### Collected data
════════════════

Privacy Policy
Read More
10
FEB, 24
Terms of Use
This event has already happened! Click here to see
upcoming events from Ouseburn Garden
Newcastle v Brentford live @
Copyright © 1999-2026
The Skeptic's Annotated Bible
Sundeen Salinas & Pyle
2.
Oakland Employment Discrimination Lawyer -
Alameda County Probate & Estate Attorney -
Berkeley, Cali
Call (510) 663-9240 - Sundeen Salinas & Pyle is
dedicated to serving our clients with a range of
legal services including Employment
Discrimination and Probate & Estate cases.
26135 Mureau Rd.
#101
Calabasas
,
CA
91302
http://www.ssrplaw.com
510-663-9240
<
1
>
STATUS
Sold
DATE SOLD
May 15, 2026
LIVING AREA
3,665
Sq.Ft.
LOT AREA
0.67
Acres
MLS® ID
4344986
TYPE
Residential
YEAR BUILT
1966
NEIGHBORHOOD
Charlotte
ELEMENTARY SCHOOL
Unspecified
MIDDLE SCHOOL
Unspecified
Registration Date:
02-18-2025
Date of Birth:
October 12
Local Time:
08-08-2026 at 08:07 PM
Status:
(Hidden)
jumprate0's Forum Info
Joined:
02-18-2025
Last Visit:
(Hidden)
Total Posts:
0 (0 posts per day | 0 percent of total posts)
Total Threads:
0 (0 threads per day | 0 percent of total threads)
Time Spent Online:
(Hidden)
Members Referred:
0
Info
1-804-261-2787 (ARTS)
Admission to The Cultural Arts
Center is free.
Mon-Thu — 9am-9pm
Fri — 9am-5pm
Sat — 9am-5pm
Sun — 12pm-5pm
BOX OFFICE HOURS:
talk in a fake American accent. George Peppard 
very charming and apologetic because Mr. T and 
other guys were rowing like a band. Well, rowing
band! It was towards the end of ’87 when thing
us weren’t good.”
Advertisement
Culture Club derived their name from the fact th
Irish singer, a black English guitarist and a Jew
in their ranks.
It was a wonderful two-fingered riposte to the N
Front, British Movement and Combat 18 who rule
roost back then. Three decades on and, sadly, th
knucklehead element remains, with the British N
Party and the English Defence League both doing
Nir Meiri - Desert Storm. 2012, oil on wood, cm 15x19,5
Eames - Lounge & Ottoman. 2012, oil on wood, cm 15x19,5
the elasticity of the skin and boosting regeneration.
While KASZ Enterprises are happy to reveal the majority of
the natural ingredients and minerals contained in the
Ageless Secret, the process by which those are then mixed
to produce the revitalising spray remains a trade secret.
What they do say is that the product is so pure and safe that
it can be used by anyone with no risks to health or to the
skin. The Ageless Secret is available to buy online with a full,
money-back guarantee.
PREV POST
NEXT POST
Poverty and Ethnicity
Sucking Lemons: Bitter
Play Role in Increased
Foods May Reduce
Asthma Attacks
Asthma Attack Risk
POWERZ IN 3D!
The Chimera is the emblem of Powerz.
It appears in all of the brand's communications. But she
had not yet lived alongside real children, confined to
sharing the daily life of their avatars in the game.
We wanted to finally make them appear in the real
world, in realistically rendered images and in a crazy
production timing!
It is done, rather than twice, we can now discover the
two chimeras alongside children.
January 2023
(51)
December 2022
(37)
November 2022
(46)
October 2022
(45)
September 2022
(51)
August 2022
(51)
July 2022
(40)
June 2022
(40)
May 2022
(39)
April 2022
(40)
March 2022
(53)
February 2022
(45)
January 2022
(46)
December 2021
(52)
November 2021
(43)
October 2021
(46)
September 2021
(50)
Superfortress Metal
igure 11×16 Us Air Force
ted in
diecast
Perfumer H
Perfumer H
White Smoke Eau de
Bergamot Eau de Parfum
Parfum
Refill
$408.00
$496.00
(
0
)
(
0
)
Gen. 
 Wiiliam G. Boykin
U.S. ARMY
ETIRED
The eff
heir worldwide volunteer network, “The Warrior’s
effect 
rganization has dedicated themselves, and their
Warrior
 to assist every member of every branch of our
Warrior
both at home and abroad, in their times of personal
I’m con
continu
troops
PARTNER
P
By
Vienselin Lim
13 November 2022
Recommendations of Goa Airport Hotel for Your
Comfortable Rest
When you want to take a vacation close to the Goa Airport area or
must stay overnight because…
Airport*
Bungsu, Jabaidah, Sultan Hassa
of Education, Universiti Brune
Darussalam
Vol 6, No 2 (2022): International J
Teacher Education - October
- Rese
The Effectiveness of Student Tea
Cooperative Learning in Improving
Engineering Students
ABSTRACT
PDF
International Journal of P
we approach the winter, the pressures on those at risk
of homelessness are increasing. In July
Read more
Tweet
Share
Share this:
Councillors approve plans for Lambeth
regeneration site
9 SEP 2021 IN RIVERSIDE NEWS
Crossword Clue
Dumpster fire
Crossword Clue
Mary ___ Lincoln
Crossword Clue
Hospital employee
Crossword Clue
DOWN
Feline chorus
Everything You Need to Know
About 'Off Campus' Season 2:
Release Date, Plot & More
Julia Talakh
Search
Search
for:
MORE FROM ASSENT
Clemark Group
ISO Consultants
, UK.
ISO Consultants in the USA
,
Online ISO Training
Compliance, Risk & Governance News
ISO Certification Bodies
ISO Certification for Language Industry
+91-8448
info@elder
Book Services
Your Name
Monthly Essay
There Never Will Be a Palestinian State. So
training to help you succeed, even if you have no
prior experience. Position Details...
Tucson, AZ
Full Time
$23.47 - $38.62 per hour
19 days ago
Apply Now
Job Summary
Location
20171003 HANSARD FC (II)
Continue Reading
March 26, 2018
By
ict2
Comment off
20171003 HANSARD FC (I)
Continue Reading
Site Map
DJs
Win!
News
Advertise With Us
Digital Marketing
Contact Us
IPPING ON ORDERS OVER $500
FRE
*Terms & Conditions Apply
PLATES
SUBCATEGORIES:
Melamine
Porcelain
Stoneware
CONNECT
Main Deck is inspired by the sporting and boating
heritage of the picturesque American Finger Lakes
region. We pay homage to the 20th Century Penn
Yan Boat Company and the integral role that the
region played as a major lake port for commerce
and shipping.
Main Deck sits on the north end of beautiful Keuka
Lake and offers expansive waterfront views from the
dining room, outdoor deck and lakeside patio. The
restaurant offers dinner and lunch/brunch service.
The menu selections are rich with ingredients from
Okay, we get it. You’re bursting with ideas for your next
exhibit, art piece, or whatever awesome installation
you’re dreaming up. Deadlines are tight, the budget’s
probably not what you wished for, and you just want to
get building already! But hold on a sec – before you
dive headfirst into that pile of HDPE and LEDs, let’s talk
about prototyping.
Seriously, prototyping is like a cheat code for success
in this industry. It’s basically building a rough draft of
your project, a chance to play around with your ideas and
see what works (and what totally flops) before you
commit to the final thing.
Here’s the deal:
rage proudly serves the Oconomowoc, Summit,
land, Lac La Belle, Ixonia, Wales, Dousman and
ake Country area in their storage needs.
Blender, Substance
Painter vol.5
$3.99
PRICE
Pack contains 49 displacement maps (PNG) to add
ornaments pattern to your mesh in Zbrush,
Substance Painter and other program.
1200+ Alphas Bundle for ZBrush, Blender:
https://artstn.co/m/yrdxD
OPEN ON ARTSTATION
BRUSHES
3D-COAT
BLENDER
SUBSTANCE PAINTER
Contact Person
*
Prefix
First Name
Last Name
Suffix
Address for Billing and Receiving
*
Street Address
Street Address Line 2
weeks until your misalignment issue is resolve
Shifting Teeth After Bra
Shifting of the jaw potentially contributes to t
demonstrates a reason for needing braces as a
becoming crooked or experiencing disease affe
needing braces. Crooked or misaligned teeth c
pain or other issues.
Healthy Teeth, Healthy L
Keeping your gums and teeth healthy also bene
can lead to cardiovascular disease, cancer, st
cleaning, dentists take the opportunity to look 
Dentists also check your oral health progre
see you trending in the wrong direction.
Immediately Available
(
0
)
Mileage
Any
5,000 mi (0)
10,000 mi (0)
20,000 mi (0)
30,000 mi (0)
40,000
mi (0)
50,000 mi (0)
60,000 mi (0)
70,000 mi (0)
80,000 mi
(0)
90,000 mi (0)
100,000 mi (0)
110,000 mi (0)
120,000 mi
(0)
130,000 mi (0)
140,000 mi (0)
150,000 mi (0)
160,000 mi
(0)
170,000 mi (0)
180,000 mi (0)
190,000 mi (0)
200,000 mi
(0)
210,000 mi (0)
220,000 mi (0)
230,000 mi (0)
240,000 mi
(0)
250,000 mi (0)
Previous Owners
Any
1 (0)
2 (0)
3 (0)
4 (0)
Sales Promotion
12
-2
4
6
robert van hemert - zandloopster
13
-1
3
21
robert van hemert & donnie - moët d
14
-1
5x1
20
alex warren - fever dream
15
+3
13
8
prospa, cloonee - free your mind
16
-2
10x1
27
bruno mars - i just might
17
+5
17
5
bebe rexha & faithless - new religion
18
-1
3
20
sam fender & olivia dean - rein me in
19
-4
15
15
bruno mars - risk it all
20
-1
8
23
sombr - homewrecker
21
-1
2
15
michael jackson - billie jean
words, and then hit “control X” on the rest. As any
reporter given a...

════════════════

### TO DO
Where a line of the records contains the word "other", copy that line.

### WRITTEN ANSWER
other guys were rowing like a band. Well, rowing
Substance Painter and other program.
pain or other issues.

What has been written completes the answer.